Torvill and Dean’s Bolero marks the pinnacle of creativity in ice dancing for me. Everything since then has declined in terms of creativity and originality. Ironically, Torvill and Dean’s creative language of ice dancing started to become so paraphrased and mimicked that it lead to some of the poorly constructed ice dance rules we have today.
Another skater that I must mention that very few know of is Belita Jepson Turner. She was a professional skater and movie actress in the early 1940′s from England. Everyone that skates should look at her perfect body line, balance and control on ice. She was also way ahead of her time….looking more modern that many contemporary skaters and making the skaters of her own era look almost archaic. Her use of asymmetry, drop and rebound, contraction and counter balance as well as quintessentially perfect arabesques, developės and fouettės make her the avant-gard skating goddess that she deserves to be . Combining crystal clear skating technique and clarity of edge with complete erudition when it comes to dance vocabulary, Belita is a must see artist that every aspiring skater, coach and choreographer must study.

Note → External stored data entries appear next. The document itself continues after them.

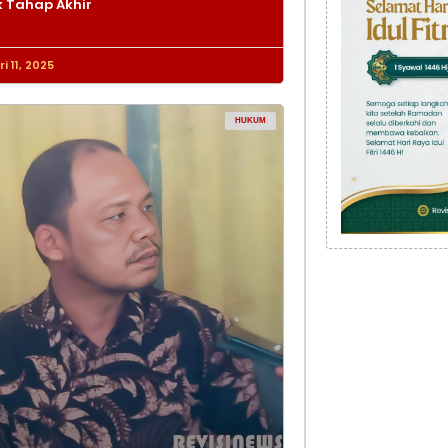
 Tahap Akhir
i 11, 2025
HUKUM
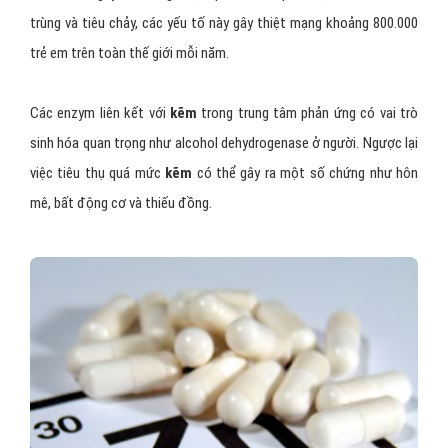
trùng và tiêu chảy, các yếu tố này gây thiệt mạng khoảng 800.000
trẻ em trên toàn thế giới mỗi năm.
Các enzym liên kết với
kẽm
trong trung tâm phản ứng có vai trò
sinh hóa quan trọng như alcohol dehydrogenase ở người. Ngược lại
việc tiêu thụ quá mức
kẽm
có thể gây ra một số chứng như hôn
mê, bất động cơ và thiếu đồng.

From my own work…pieces that for me have stood the test of time are a Brazilian Long Program for Ryan Jahnke, Matt Savoie’s Mission long program, Jeremy Abbott’s Eight Seasons Long Program and now Alex Johnson’s Eleanor Rigby. Also Yukina Ota’s Japanese themed short program to Picasso’s Dance by Hiroshima is one of my favorite pieces for females that I have choreographed.
EFS: If you had an opportunity to spend a day with anyone, living or deceased, who would it be and why?
TD: Without a doubt…the people I would most like to sit down with over dinner and discuss movement, music and choreography would be dance producer Sergei Diaghilev and composer Igor Stravinsky. Their collaboration through the early 1900′s into the 1930′s represents some of the most significant progress in dance and movement to music, as in any period in history. Stravinsky’s and Diaghilev’s creative relationship was fascinating as it collided and disagreed but almost always culminated in brilliance.
Igor Stravinsky is a composer that continually fascinates me. His composition The Rite of Spring was so ahead of its time that the audience threw things at the stage when it was first performed in 1913 by the Ballet Russe in Paris, under Diaghilev’s guidance. Today it still shocks as a concert piece that even by today’s standards appears new and on the edge of creativity’s forefront. Diaghilev was truly adventurous as Stravinsky was an unknown composer. To hire a rookie to compose such a provocative work shows then incredible vision that Diaghilev possessed.
I took Angela Wang and Alexander Johnson to Denver to see a solo, one man show performance to Stravinsky’s The Rite of Spring. The original theme was one of ancient pagan Russia…a ritual of choosing a young girl to sacrifice. The girl dances herself to death. This general theme was re-envisioned by Meryl Tankard of Australia for dancer Mark White. The performance was amazing…some of the best movement to music that I have ever seen. It proves the brilliance of Stravinsky’s musical vision and Diaghilev’s passion for new and exciting ideas that this piece retains and pushes the boundaries of music, movement and ideas. The conglomeration of the minds of Diaghilev and Stravinsky, 100 years later prove to inspire creativity, daring and the provocative in dance.
Dinner for three please… Dickson, Diaghilev and Stravinsky!
EFS: Thank you Tom for your time and contribution to the world of figure skating!